The following is a commencement speech delivered by Jacob G. Hornberger at Thomas Jefferson Independent Day School in Joplin, Missouri.
The relatively short journey from birth to death remains a great mystery to all of us. While the Creator has breathed life into each of us, He has not yet seen fit to share with us the grand design behind it all.
Having given this issue some consideration and reflection over the years, I have concluded that while we may not know the overall meaning of human existence, it must have something to do with “hatching” as human beings-growing, maturing, developing, becoming-a constant process of self-improvement.
If there is an element of truth to this, then it would stand to reason that the best society is one in which there is the widest ambit of human choices-that is, a society in which people are free to live their lives any way they choose, as long as their conduct is peaceful.

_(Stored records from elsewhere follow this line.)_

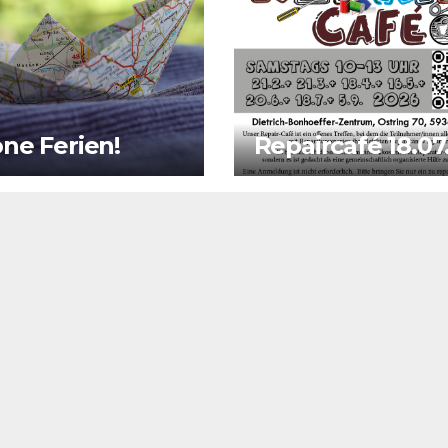
ne Ferien!
Repaircafé 18.07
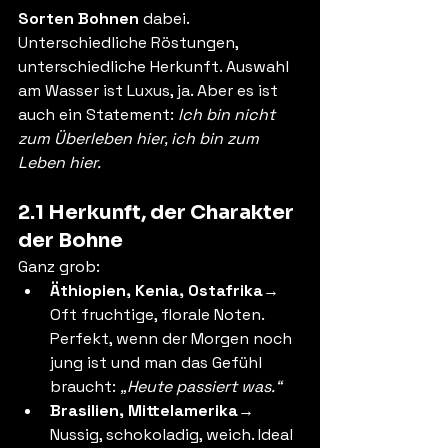
Sorten Bohnen
 dabei. 
Unterschiedliche Röstungen, 
unterschiedliche Herkunft. Auswahl 
am Wasser ist Luxus, ja. Aber es ist 
auch ein Statement: 
Ich bin nicht 
zum Überleben hier, ich bin zum 
Leben hier.
2.1 Herkunft, der Charakter 
der Bohne
Ganz grob:
Äthiopien, Kenia, Ostafrika
→ 
Oft fruchtige, florale Noten. 
Perfekt, wenn der Morgen noch 
jung ist und man das Gefühl 
braucht: 
„Heute passiert was.“
Brasilien, Mittelamerika
→ 
Nussig, schokoladig, weich. Ideal 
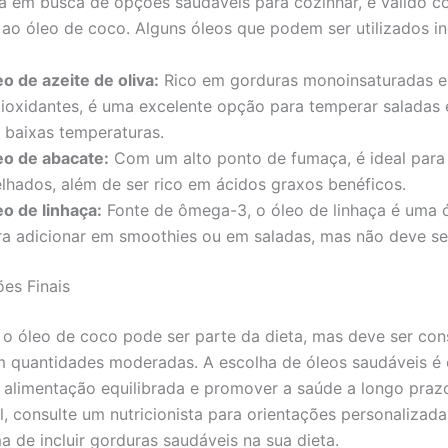
á em busca de opções saudáveis para cozinhar, é válido c
s ao óleo de coco. Alguns óleos que podem ser utilizados i
o de azeite de oliva:
Rico em gorduras monoinsaturadas e
tioxidantes, é uma excelente opção para temperar saladas 
 baixas temperaturas.
eo de abacate:
Com um alto ponto de fumaça, é ideal para f
elhados, além de ser rico em ácidos graxos benéficos.
eo de linhaça:
Fonte de ômega-3, o óleo de linhaça é uma 
ra adicionar em smoothies ou em saladas, mas não deve se
es Finais
o óleo de coco pode ser parte da dieta, mas deve ser c
m quantidades moderadas. A escolha de óleos saudáveis é c
alimentação equilibrada e promover a saúde a longo praz
l, consulte um nutricionista para orientações personalizada
a de incluir gorduras saudáveis na sua dieta.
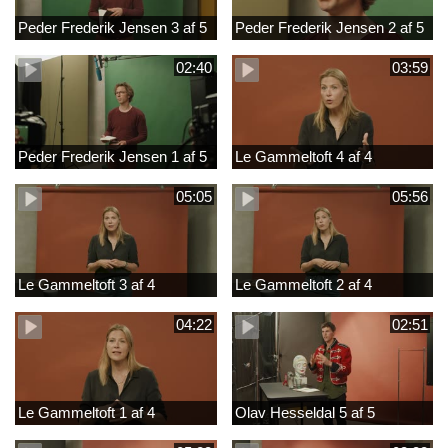
Peder Frederik Jensen 3 af 5
Peder Frederik Jensen 2 af 5
02:40
03:59
Peder Frederik Jensen 1 af 5
Le Gammeltoft 4 af 4
05:05
05:56
Le Gammeltoft 3 af 4
Le Gammeltoft 2 af 4
04:22
02:51
Le Gammeltoft 1 af 4
Olav Hesseldal 5 af 5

That is, no murder, rape, theft, and the like but otherwise each person free to make his way in life as he pleases.
Central to this notion is the right to make choices that are contrary to what everyone else in society believes are the right ones. For if people are free to make only those choices that everyone else approves of, how can people truly be considered free?
Two thousand years ago, Jesus was asked about the two greatest commandments. He said that the first and the great commandment is to love God with all our heart, mind, and soul. The second, He said, is just like the first-to love our neighbor as our self.
What is noteworthy is that God never forces anyone to comply with either of these two commandments. Man is left free to deny God, his neighbor (including his parents and friends), and himself.
A young rich man once approached Jesus, said that he had followed all the commandments, and asked what else was there for him to do. Jesus told him to sell everything he had, give it to the poor, and follow Him.
Unable to meet the challenge, the man walked away with great despondency.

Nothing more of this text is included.